A few traps can catch you, even after you’ve created the content for your book. The biggest one – is endless editing.

After years of experience, we know the biggest challenge people face is letting go and getting their book out there, in front of people. The temptation to edit, tweak, and edit some more can be overwhelming. Months can pass, and you still don’t have anything to share.

Remember, your book is not the product, and in this post, we talk about some of the standard editing traps people fall into and how to recognize them. 

The Process

To describe our process briefly, we have discovered the most effective way to create the content is by recording it. It’s difficult to record it yourself because talking into a dead mic is difficult. The easiest way is to have someone interview you and have the structure defined, so they’re on a single recording from start to finish. You work through the content and end up with something encapsulating and capturing your best ideas and thinking on this subject.
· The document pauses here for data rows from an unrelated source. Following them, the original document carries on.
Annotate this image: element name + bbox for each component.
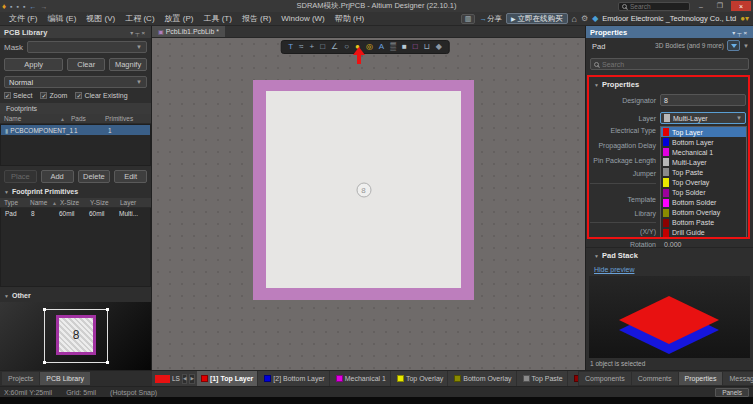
via-tool-icon[interactable]: ◎ — [366, 43, 373, 51]
global-search-box[interactable] — [618, 2, 690, 11]
layer-option-top-layer[interactable]: Top Layer — [661, 127, 746, 137]
delete-button[interactable]: Delete — [78, 170, 111, 183]
layer-tab-mechanical-1[interactable]: Mechanical 1 — [332, 371, 391, 386]
footprints-table-header[interactable]: Name ▲ Pads Primitives — [0, 114, 151, 124]
share-button[interactable]: →分享 — [479, 14, 502, 24]
dimension-tool-icon[interactable]: ∠ — [331, 43, 338, 51]
save-icon[interactable]: ▪ — [10, 3, 12, 10]
layer-option-bottom-paste[interactable]: Bottom Paste — [661, 218, 746, 228]
3d-body-tool-icon[interactable]: ◆ — [436, 43, 442, 51]
open-icon[interactable]: ▪ — [17, 3, 19, 10]
filter-mode-combo[interactable]: Normal▼ — [4, 76, 147, 88]
primitive-row[interactable]: Pad 8 60mil 60mil Multi... — [1, 208, 150, 218]
clear-button[interactable]: Clear — [67, 58, 105, 71]
scroll-right-icon[interactable]: ▶ — [189, 374, 194, 384]
layer-tab-bottom-overlay[interactable]: Bottom Overlay — [450, 371, 516, 386]
add-button[interactable]: Add — [41, 170, 74, 183]
selection-handle[interactable] — [43, 361, 46, 364]
layer-set-chip[interactable]: LS — [155, 375, 180, 383]
scroll-left-icon[interactable]: ◀ — [182, 374, 187, 384]
layer-option-multi-layer[interactable]: Multi-Layer — [661, 157, 746, 167]
selection-handle[interactable] — [106, 361, 109, 364]
clear-existing-checkbox[interactable]: ✓Clear Existing — [75, 92, 127, 99]
layer-option-drill-guide[interactable]: Drill Guide — [661, 228, 746, 238]
primitives-table-header[interactable]: Type Name ▲ X-Size Y-Size Layer — [0, 198, 151, 208]
menu-view[interactable]: 视图 (V) — [81, 13, 120, 24]
tab-projects[interactable]: Projects — [2, 372, 39, 385]
layer-tab-top-paste[interactable]: Top Paste — [519, 371, 568, 386]
layer-tab-bottom-paste[interactable]: Bottom Paste — [570, 371, 578, 386]
collapse-icon[interactable]: ▼ — [594, 82, 599, 88]
gear-icon[interactable]: ⚙ — [581, 14, 588, 23]
tab-properties[interactable]: Properties — [679, 372, 723, 385]
layer-option-bottom-solder[interactable]: Bottom Solder — [661, 198, 746, 208]
layer-option-bottom-layer[interactable]: Bottom Layer — [661, 137, 746, 147]
global-search-input[interactable] — [630, 3, 685, 10]
designator-field[interactable]: 8 — [660, 94, 746, 106]
selection-handle[interactable] — [43, 308, 46, 311]
track-tool-icon[interactable]: ≈ — [299, 43, 303, 51]
menu-place[interactable]: 放置 (P) — [160, 13, 199, 24]
menu-reports[interactable]: 报告 (R) — [237, 13, 276, 24]
layer-option-mechanical-1[interactable]: Mechanical 1 — [661, 147, 746, 157]
layer-option-top-solder[interactable]: Top Solder — [661, 188, 746, 198]
mask-combo[interactable]: ▼ — [27, 41, 147, 53]
layer-tab-top-overlay[interactable]: Top Overlay — [393, 371, 448, 386]
layer-tab-bottom-layer[interactable]: [2] Bottom Layer — [260, 371, 329, 386]
arc-tool-icon[interactable]: ○ — [344, 43, 349, 51]
user-account-icon[interactable]: ●▾ — [740, 14, 749, 23]
home-icon[interactable]: ⌂ — [572, 14, 577, 24]
collapse-icon[interactable]: ▼ — [4, 293, 9, 299]
storage-icon[interactable]: ▪ — [23, 3, 25, 10]
rectangle-tool-icon[interactable]: □ — [320, 43, 325, 51]
layer-dropdown-field[interactable]: Multi-Layer ▼ — [660, 112, 746, 124]
pad-object[interactable]: 8 — [253, 80, 474, 300]
select-checkbox[interactable]: ✓Select — [4, 92, 32, 99]
tab-comments[interactable]: Comments — [632, 372, 678, 385]
room-tool-icon[interactable]: □ — [413, 43, 418, 51]
panel-header-icons[interactable]: ▾┬× — [732, 29, 749, 36]
tab-messages[interactable]: Messages — [723, 372, 753, 385]
close-button[interactable]: × — [731, 1, 751, 11]
crosshair-tool-icon[interactable]: + — [310, 43, 315, 51]
menu-edit[interactable]: 编辑 (E) — [42, 13, 81, 24]
redo-icon[interactable]: → — [41, 3, 48, 10]
menu-file[interactable]: 文件 (F) — [4, 13, 42, 24]
footprint-row[interactable]: ▮ PCBCOMPONENT_1 1 1 — [1, 125, 150, 135]
maximize-button[interactable]: ❐ — [712, 1, 728, 11]
apply-button[interactable]: Apply — [4, 58, 63, 71]
layer-tab-top-layer[interactable]: [1] Top Layer — [197, 371, 258, 386]
pad-stack-3d-preview[interactable] — [589, 276, 750, 358]
properties-search-box[interactable] — [590, 58, 749, 70]
chevron-down-icon[interactable]: ▼ — [743, 43, 749, 49]
collapse-icon[interactable]: ▼ — [4, 189, 9, 195]
tab-pcb-library[interactable]: PCB Library — [40, 372, 90, 385]
minimize-button[interactable]: – — [693, 1, 709, 11]
menu-help[interactable]: 帮助 (H) — [330, 13, 369, 24]
collapse-icon[interactable]: ▼ — [594, 253, 599, 259]
tab-components[interactable]: Components — [579, 372, 631, 385]
place-button[interactable]: Place — [4, 170, 37, 183]
menu-window[interactable]: Window (W) — [276, 14, 330, 23]
fill-tool-icon[interactable]: ■ — [402, 43, 407, 51]
document-tab[interactable]: ▣ PcbLib1.PcbLib * — [152, 26, 225, 37]
comment-icon[interactable]: ▥ — [461, 14, 476, 24]
menu-project[interactable]: 工程 (C) — [120, 13, 159, 24]
pcb-editor-canvas[interactable]: T ≈ + □ ∠ ○ ● ◎ A ▒ ■ □ ⊔ ◆ — [152, 38, 585, 370]
polygon-tool-icon[interactable]: ▒ — [390, 43, 396, 51]
text-tool-icon[interactable]: A — [379, 43, 384, 51]
edit-button[interactable]: Edit — [114, 170, 147, 183]
layer-option-bottom-overlay[interactable]: Bottom Overlay — [661, 208, 746, 218]
zoom-checkbox[interactable]: ✓Zoom — [40, 92, 67, 99]
undo-icon[interactable]: ← — [30, 3, 37, 10]
magnify-button[interactable]: Magnify — [109, 58, 147, 71]
hide-preview-link[interactable]: Hide preview — [594, 266, 634, 273]
board-shape-tool-icon[interactable]: ⊔ — [424, 43, 430, 51]
panels-button[interactable]: Panels — [715, 388, 749, 397]
menu-tools[interactable]: 工具 (T) — [198, 13, 236, 24]
layer-option-top-overlay[interactable]: Top Overlay — [661, 177, 746, 187]
panel-header-icons[interactable]: ▾┬× — [130, 29, 147, 36]
selection-handle[interactable] — [106, 308, 109, 311]
filter-funnel-icon[interactable] — [727, 40, 740, 51]
buy-online-button[interactable]: ▶立即在线购买 — [506, 13, 568, 24]
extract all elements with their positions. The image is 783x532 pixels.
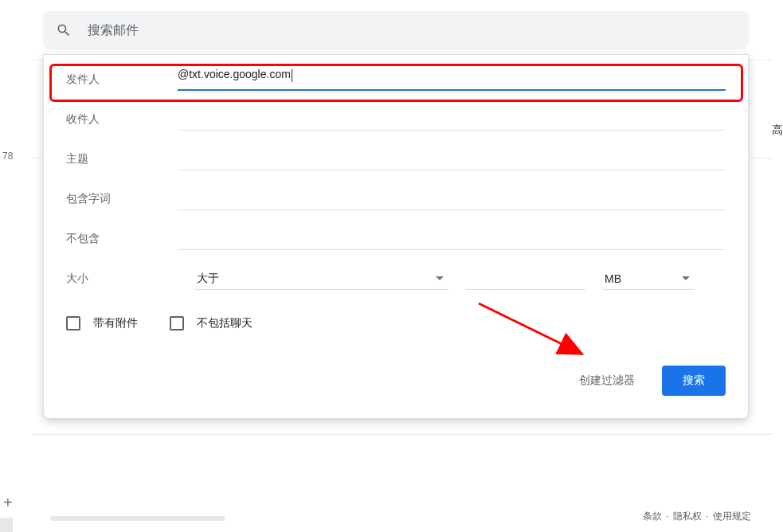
search-icon bbox=[56, 22, 72, 38]
nothas-input[interactable] bbox=[178, 228, 726, 250]
policies-link[interactable]: 使用规定 bbox=[713, 510, 751, 522]
search-bar[interactable]: 搜索邮件 bbox=[43, 11, 749, 49]
terms-link[interactable]: 条款 bbox=[643, 510, 662, 522]
subject-label: 主题 bbox=[66, 152, 178, 166]
to-label: 收件人 bbox=[66, 112, 178, 127]
size-unit-select[interactable]: MB bbox=[603, 268, 695, 290]
sidebar-square bbox=[0, 518, 13, 532]
search-button[interactable]: 搜索 bbox=[662, 366, 726, 396]
chevron-down-icon bbox=[436, 276, 444, 280]
haswords-label: 包含字词 bbox=[66, 192, 178, 206]
horizontal-scrollbar[interactable] bbox=[50, 516, 433, 522]
text-cursor bbox=[292, 69, 292, 82]
size-value-input[interactable] bbox=[466, 268, 585, 290]
create-filter-button[interactable]: 创建过滤器 bbox=[573, 366, 641, 396]
search-placeholder: 搜索邮件 bbox=[88, 22, 139, 39]
haswords-input[interactable] bbox=[178, 188, 726, 210]
side-text: 高 bbox=[772, 123, 783, 138]
from-label: 发件人 bbox=[66, 72, 178, 87]
exclude-chat-checkbox[interactable]: 不包括聊天 bbox=[170, 316, 253, 331]
from-input[interactable]: @txt.voice.google.com bbox=[178, 68, 726, 91]
has-attachment-checkbox[interactable]: 带有附件 bbox=[66, 316, 138, 331]
checkbox-icon bbox=[170, 316, 184, 331]
size-compare-select[interactable]: 大于 bbox=[195, 268, 448, 290]
sidebar-count: 78 bbox=[2, 151, 13, 162]
size-label: 大小 bbox=[66, 272, 178, 286]
to-input[interactable] bbox=[178, 108, 726, 131]
advanced-search-panel: 发件人 @txt.voice.google.com 收件人 主题 包含字词 不包… bbox=[43, 54, 749, 419]
plus-icon[interactable]: + bbox=[3, 494, 13, 512]
privacy-link[interactable]: 隐私权 bbox=[673, 510, 702, 522]
checkbox-icon bbox=[66, 316, 80, 331]
nothas-label: 不包含 bbox=[66, 232, 178, 246]
footer-links: 条款 · 隐私权 · 使用规定 bbox=[641, 510, 753, 523]
subject-input[interactable] bbox=[178, 148, 726, 170]
chevron-down-icon bbox=[682, 276, 690, 280]
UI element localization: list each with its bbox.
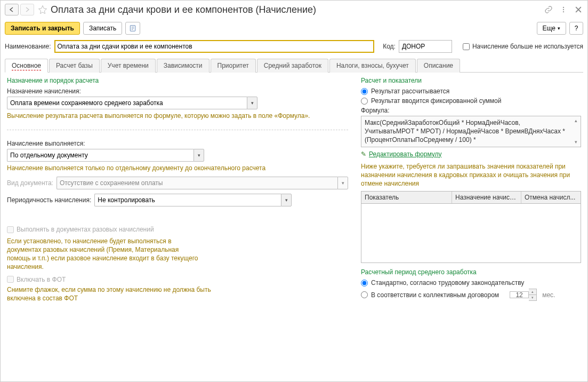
period-standard-label: Стандартно, согласно трудовому законодат…: [371, 279, 524, 286]
result-fixed-label: Результат вводится фиксированной суммой: [371, 97, 501, 105]
table-body[interactable]: [361, 204, 581, 262]
period-label: Периодичность начисления:: [7, 196, 91, 204]
titlebar: Оплата за дни сдачи крови и ее компонент…: [1, 1, 587, 19]
edit-formula-link[interactable]: ✎ Редактировать формулу: [361, 150, 442, 158]
tab-avg[interactable]: Средний заработок: [257, 59, 328, 73]
purpose-label: Назначение начисления:: [7, 87, 348, 95]
formula-box[interactable]: Макс(СреднийЗаработокОбщий * НормаДнейЧа…: [361, 116, 581, 147]
code-label: Код:: [383, 43, 396, 50]
purpose-input[interactable]: [7, 97, 247, 109]
not-used-label: Начисление больше не используется: [472, 43, 583, 50]
tab-base[interactable]: Расчет базы: [49, 59, 100, 73]
report-icon-button[interactable]: [125, 22, 140, 35]
fot-label: Включать в ФОТ: [17, 276, 66, 283]
purpose-dropdown-icon[interactable]: ▾: [247, 97, 257, 109]
doctype-row: Вид документа: ▾: [7, 177, 348, 189]
months-spinner: ▴▾: [510, 289, 537, 301]
nav-forward-button[interactable]: [20, 4, 34, 15]
period-standard-radio-input[interactable]: [361, 280, 368, 286]
table-header: Показатель Назначение начисл... Отмена н…: [361, 192, 581, 204]
result-fixed-radio[interactable]: Результат вводится фиксированной суммой: [361, 97, 581, 105]
calc-section-title: Расчет и показатели: [361, 77, 581, 84]
scroll-up-icon[interactable]: ▴: [572, 117, 579, 124]
window: Оплата за дни сдачи крови и ее компонент…: [0, 0, 588, 382]
code-input[interactable]: [399, 40, 452, 53]
onetime-label: Выполнять в документах разовых начислени…: [17, 226, 154, 233]
tab-taxes[interactable]: Налоги, взносы, бухучет: [329, 59, 416, 73]
formula-scrollbar[interactable]: ▴▾: [572, 117, 579, 146]
period-standard-radio[interactable]: Стандартно, согласно трудовому законодат…: [361, 279, 581, 286]
fot-hint: Снимите флажок, если сумма по этому начи…: [7, 285, 220, 303]
period-section-title: Расчетный период среднего заработка: [361, 268, 581, 276]
exec-combo[interactable]: ▾: [7, 149, 204, 162]
months-unit: мес.: [542, 291, 555, 299]
period-collective-label: В соответствии с коллективным договором: [371, 291, 499, 299]
header-fields: Наименование: Код: Начисление больше не …: [1, 38, 587, 55]
not-used-checkbox[interactable]: Начисление больше не используется: [463, 43, 583, 50]
save-close-button[interactable]: Записать и закрыть: [5, 22, 80, 35]
svg-point-1: [563, 9, 564, 10]
doctype-combo: ▾: [57, 177, 348, 189]
link-icon[interactable]: [544, 5, 553, 14]
svg-point-0: [563, 7, 564, 8]
section-purpose-title: Назначение и порядок расчета: [7, 77, 348, 84]
window-title: Оплата за дни сдачи крови и ее компонент…: [51, 4, 544, 15]
result-calc-radio-input[interactable]: [361, 88, 368, 95]
onetime-checkbox-input: [7, 226, 14, 233]
tab-time[interactable]: Учет времени: [101, 59, 156, 73]
onetime-hint: Если установлено, то начисление будет вы…: [7, 237, 199, 272]
formula-text: Макс(СреднийЗаработокОбщий * НормаДнейЧа…: [365, 119, 565, 144]
spin-down-icon: ▾: [529, 295, 536, 300]
help-button[interactable]: ?: [569, 22, 583, 35]
close-icon[interactable]: [574, 5, 583, 14]
th-indicator: Показатель: [361, 192, 452, 203]
doctype-dropdown-icon: ▾: [337, 177, 348, 189]
pencil-icon: ✎: [361, 150, 366, 158]
scroll-down-icon[interactable]: ▾: [572, 139, 579, 145]
formula-label: Формула:: [361, 107, 581, 114]
tabs: Основное Расчет базы Учет времени Зависи…: [5, 58, 583, 73]
exec-hint: Начисление выполняется только по отдельн…: [7, 164, 348, 172]
result-calc-radio[interactable]: Результат рассчитывается: [361, 87, 581, 95]
left-column: Назначение и порядок расчета Назначение …: [7, 77, 348, 377]
period-collective-radio[interactable]: В соответствии с коллективным договором …: [361, 289, 581, 301]
th-assign: Назначение начисл...: [452, 192, 521, 203]
period-row: Периодичность начисления: ▾: [7, 194, 348, 206]
right-column: Расчет и показатели Результат рассчитыва…: [361, 77, 581, 377]
period-collective-radio-input[interactable]: [361, 291, 368, 298]
exec-dropdown-icon[interactable]: ▾: [194, 149, 204, 162]
result-calc-label: Результат рассчитывается: [371, 87, 449, 95]
content: Назначение и порядок расчета Назначение …: [1, 73, 587, 381]
tab-desc[interactable]: Описание: [417, 59, 460, 73]
exec-label: Начисление выполняется:: [7, 140, 348, 147]
onetime-checkbox: Выполнять в документах разовых начислени…: [7, 226, 154, 233]
th-cancel: Отмена начисл...: [521, 192, 581, 203]
purpose-combo[interactable]: ▾: [7, 97, 257, 109]
not-used-checkbox-input[interactable]: [463, 43, 470, 50]
spin-up-icon: ▴: [529, 289, 536, 295]
name-input[interactable]: [54, 40, 375, 53]
period-dropdown-icon[interactable]: ▾: [281, 194, 292, 206]
name-label: Наименование:: [5, 43, 51, 50]
fot-checkbox: Включать в ФОТ: [7, 276, 348, 283]
indicators-table[interactable]: Показатель Назначение начисл... Отмена н…: [361, 191, 581, 263]
period-combo[interactable]: ▾: [94, 194, 292, 206]
tab-main[interactable]: Основное: [5, 59, 48, 73]
save-button[interactable]: Записать: [83, 22, 122, 35]
period-input[interactable]: [94, 194, 281, 206]
kebab-icon[interactable]: [559, 5, 568, 14]
doctype-label: Вид документа:: [7, 179, 53, 187]
tab-priority[interactable]: Приоритет: [211, 59, 256, 73]
svg-point-2: [563, 11, 564, 12]
fot-checkbox-input: [7, 276, 14, 283]
indicators-hint: Ниже укажите, требуется ли запрашивать з…: [361, 162, 581, 188]
toolbar: Записать и закрыть Записать Еще ?: [1, 19, 587, 38]
result-fixed-radio-input[interactable]: [361, 98, 368, 105]
nav-back-button[interactable]: [5, 4, 19, 15]
tab-deps[interactable]: Зависимости: [157, 59, 210, 73]
exec-input[interactable]: [7, 149, 194, 162]
more-button[interactable]: Еще: [537, 22, 566, 35]
months-input: [510, 291, 529, 298]
favorite-icon[interactable]: [38, 5, 47, 14]
edit-formula-label[interactable]: Редактировать формулу: [369, 150, 442, 158]
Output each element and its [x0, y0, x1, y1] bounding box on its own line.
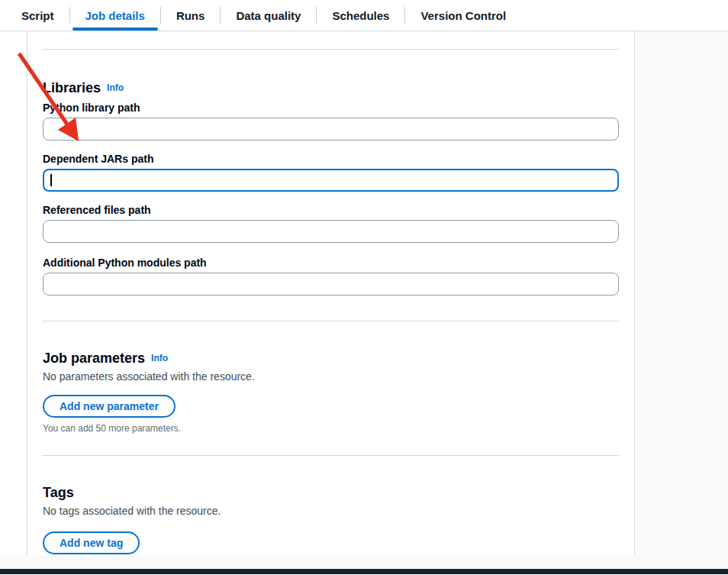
job-parameters-hint-text: You can add 50 more parameters. — [43, 423, 619, 434]
job-parameters-empty-text: No parameters associated with the resour… — [43, 370, 619, 383]
tags-title: Tags — [43, 485, 74, 500]
right-gutter — [635, 31, 728, 556]
tab-bar: Script Job details Runs Data quality Sch… — [0, 0, 728, 31]
additional-python-modules-path-input[interactable] — [43, 273, 619, 296]
referenced-files-path-label: Referenced files path — [43, 204, 619, 217]
dependent-jars-path-input[interactable] — [43, 169, 619, 192]
libraries-section: LibrariesInfo Python library path Depend… — [43, 79, 619, 296]
libraries-title: Libraries — [43, 80, 101, 95]
dependent-jars-path-label: Dependent JARs path — [43, 153, 619, 166]
section-divider — [43, 455, 619, 456]
tab-job-details[interactable]: Job details — [70, 0, 160, 31]
tab-script-label: Script — [21, 9, 54, 22]
libraries-heading: LibrariesInfo — [43, 79, 619, 96]
job-parameters-heading: Job parametersInfo — [43, 350, 619, 367]
bottom-bar — [0, 569, 728, 574]
tab-data-quality-label: Data quality — [236, 9, 301, 22]
tags-heading: Tags — [43, 484, 619, 501]
tags-empty-text: No tags associated with the resource. — [43, 505, 619, 518]
tab-version-control[interactable]: Version Control — [405, 0, 521, 31]
tab-schedules-label: Schedules — [332, 9, 389, 22]
footer-strip — [0, 556, 728, 569]
job-parameters-section: Job parametersInfo No parameters associa… — [43, 350, 619, 434]
tab-runs[interactable]: Runs — [161, 0, 221, 31]
job-parameters-title: Job parameters — [43, 350, 145, 366]
job-parameters-info-link[interactable]: Info — [151, 353, 168, 363]
additional-python-modules-path-label: Additional Python modules path — [43, 257, 619, 270]
python-library-path-input[interactable] — [43, 118, 619, 141]
section-divider — [43, 49, 619, 50]
tags-section: Tags No tags associated with the resourc… — [43, 484, 619, 554]
tab-runs-label: Runs — [176, 9, 205, 22]
add-new-parameter-button[interactable]: Add new parameter — [43, 395, 176, 418]
tab-script[interactable]: Script — [21, 0, 69, 31]
libraries-info-link[interactable]: Info — [107, 82, 124, 93]
job-details-panel: LibrariesInfo Python library path Depend… — [27, 31, 635, 556]
referenced-files-path-input[interactable] — [43, 220, 619, 243]
tab-job-details-label: Job details — [85, 9, 145, 22]
section-divider — [43, 321, 619, 321]
tab-version-control-label: Version Control — [420, 9, 506, 22]
add-new-tag-button[interactable]: Add new tag — [43, 531, 140, 554]
tab-data-quality[interactable]: Data quality — [221, 0, 316, 31]
tab-schedules[interactable]: Schedules — [317, 0, 404, 31]
python-library-path-label: Python library path — [43, 102, 619, 115]
text-cursor — [50, 174, 52, 186]
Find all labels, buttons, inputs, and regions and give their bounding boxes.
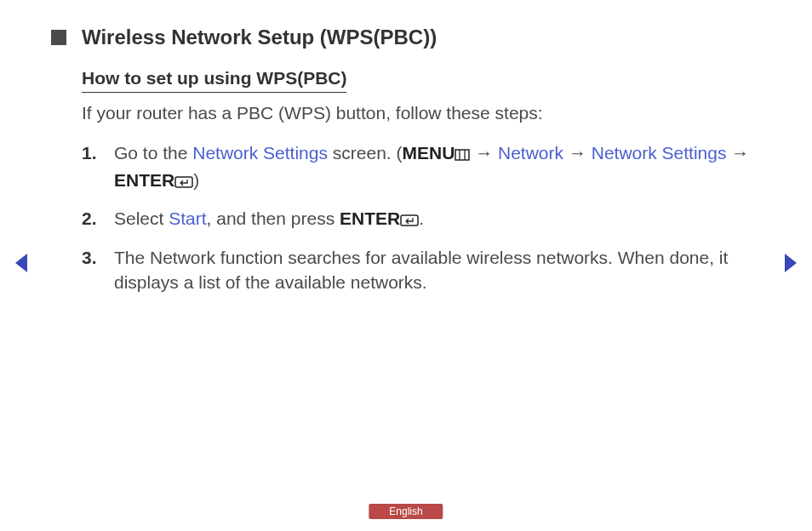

So what you end up with, then, is copy that is transcribed from the call, and when you receive that back, even after several rounds of editing, preferably by someone else, not you, because otherwise, you sink into this trap sooner rather than later. It’s actually pretty difficult. It’s like marking your own homework. It’s actually pretty difficult editing your own content immediately because that first pass that comes straight from a call recording is always not rough in terms of the content but rough on the eyes a little bit.

After all, it has all of the breaks in the speech, all of the unfinished sentences where you jump around a little bit. it’s difficult to edit it yourself because you’re too vested,

So if you’re not working with us to go through the process, if you’re reading this thinking about doing it yourself, that would be one word of advice, when the transcript comes back, get someone else to edit it first, and then you just deal with the piece after that.

Remember

The book’s purpose isn’t to make money from it directly or to win some literary prize. it is, first and foremost, a lead-generation tool, and we should treat it as such. this doesn’t mean we shouldn’t provide value between the pages, but we must be aware that the content we provide is to further prod the reader into buying the service or product we provide.